(April 30, 4:10 p.m.) From the construction of energy-efficient stores to the type of bags they offer consumers to carry home their groceries, sustainability is a top-of-mind issue for supermarket executives.

Achieving savings for retailers and improving consumer relations by going green is the central topic at the Food Marketing Institute’s Food Industry Sustainability Summit planned for June 16-18 in Minneapolis.

Officials with the Washington, D.C.-based FMI describe the event as the first-ever sustainability summit designed to meet the needs of food retailers and wholesalers.

“The overarching response from retailers is because consumers are focused and interested in this,” said Jeanne von Zastrow, senior director of field services for FMI. “It also offers a lot of opportunity for retailers when it comes to improving the bottom line,”

For example, she said, retail investments in solutions for waste management and energy saving have not only been the right thing to do but have added money to supermarket bottom line.

Consumer interest in sustainability will be an issue that won’t lose relevance, she said.

“We think that this is an issue that is here to stay and will continue to grow because it is not only being driven by the emerging green consumer, it is being driven by globalization, the media, consumers, the education system and government,” she said.

That pressure and momentum for sustainability is prompting FMI to help wholesalers and retailers find ways to respond to the trend, von Zastrow said.

The summit will allow attendees to hear some of the retail success stories, von Zastrow said, helping food wholesalers and retailers think through how they could implement changes.

World Wildlife Fund president and chief executive officer Carter Roberts is the scheduled keynote speaker. Roberts will discuss how to use market forces to fight climate change.

Presentations from some of the pioneers in the industry also are scheduled, von Zastrow said.

Mitch Baranowski, co-founder of Bemporad Baranowski Marketing Group, will present consumer research showing how consumers reward companies that are honest about their practices and accountable for their effect on the environment.

The second day of the summit will evaluate strategic plans and resources necessary for green initiatives, von Zastrow said.
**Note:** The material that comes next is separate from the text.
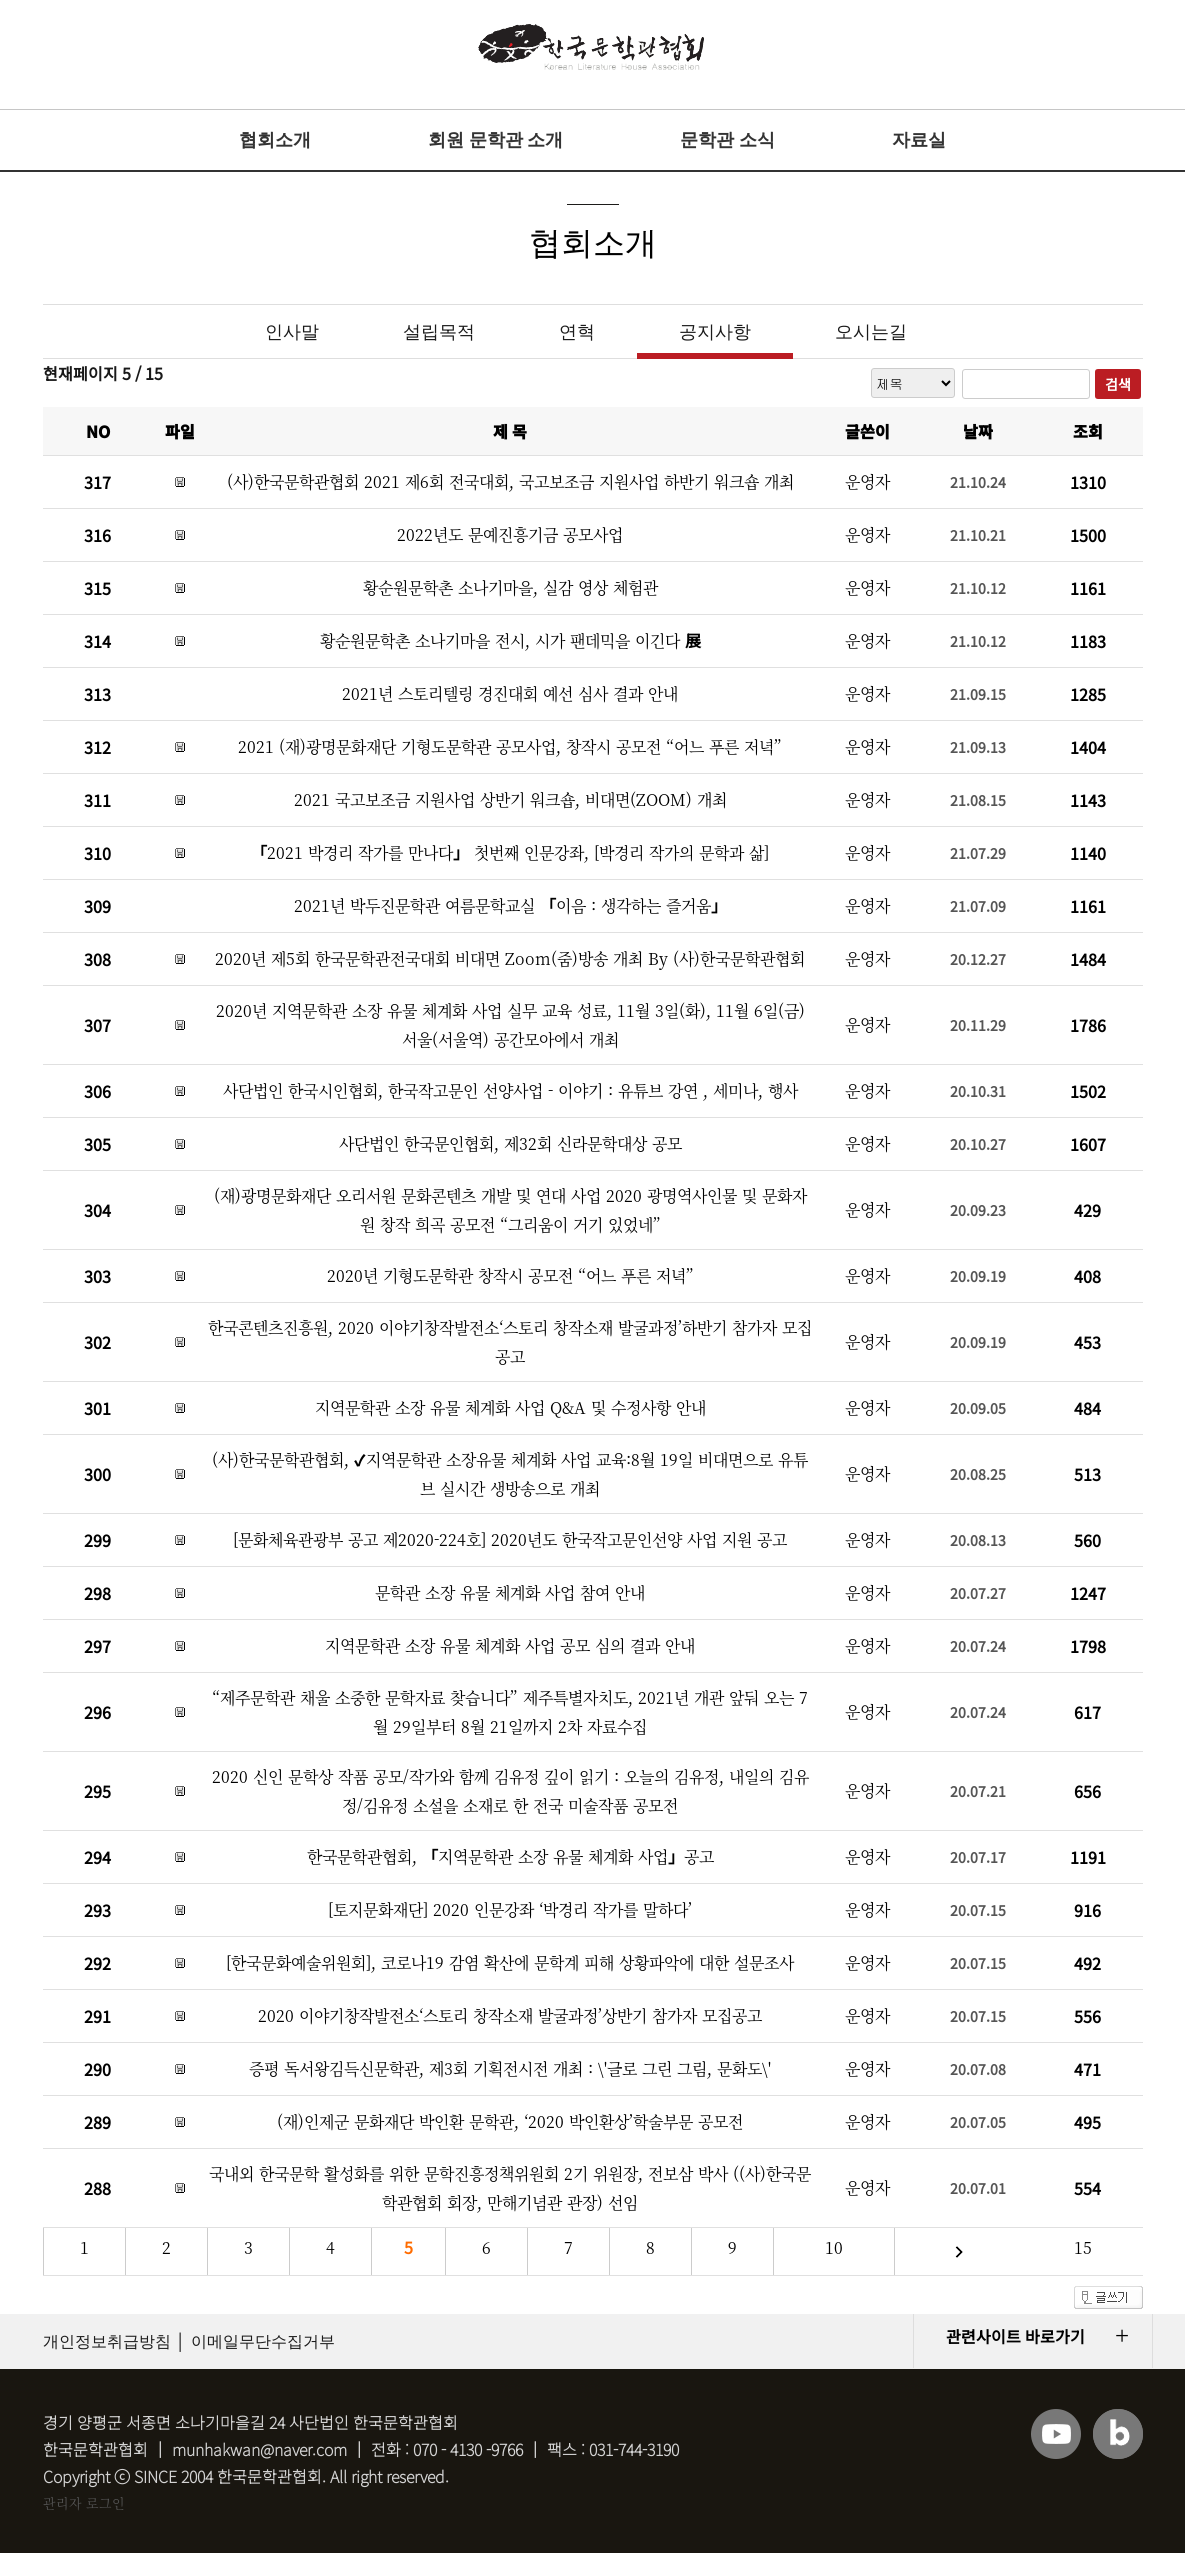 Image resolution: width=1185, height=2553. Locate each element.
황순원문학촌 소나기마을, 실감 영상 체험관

The third day, she said, will look at implementation and bottom-line returns, with a panel of five retailers talking about the challenges of implementing sustainability solutions.

Workshops throughout the event are designed to consider sustainability in the context of consumer relations, energy, marketing, operations, packaging, store development, supply chain management and transportation.

The last presentation of the summit is planned to review the results of a study of what the consumer sustainability movement will mean for the future of the food industry, she said.

“People will walk away from this summit armed with strategies, planning and background to move (sustainability) forward with their companies,’ she said.

Beside events like the Sustainability Summit, von Zastrow said FMI’s sustainability task force — represented by 17 companies — is considering policy recommendations for the FMI board.

In particular, von Zastrow said the task force is considering recommendations about plastic bags and the concept of a carbon footprint.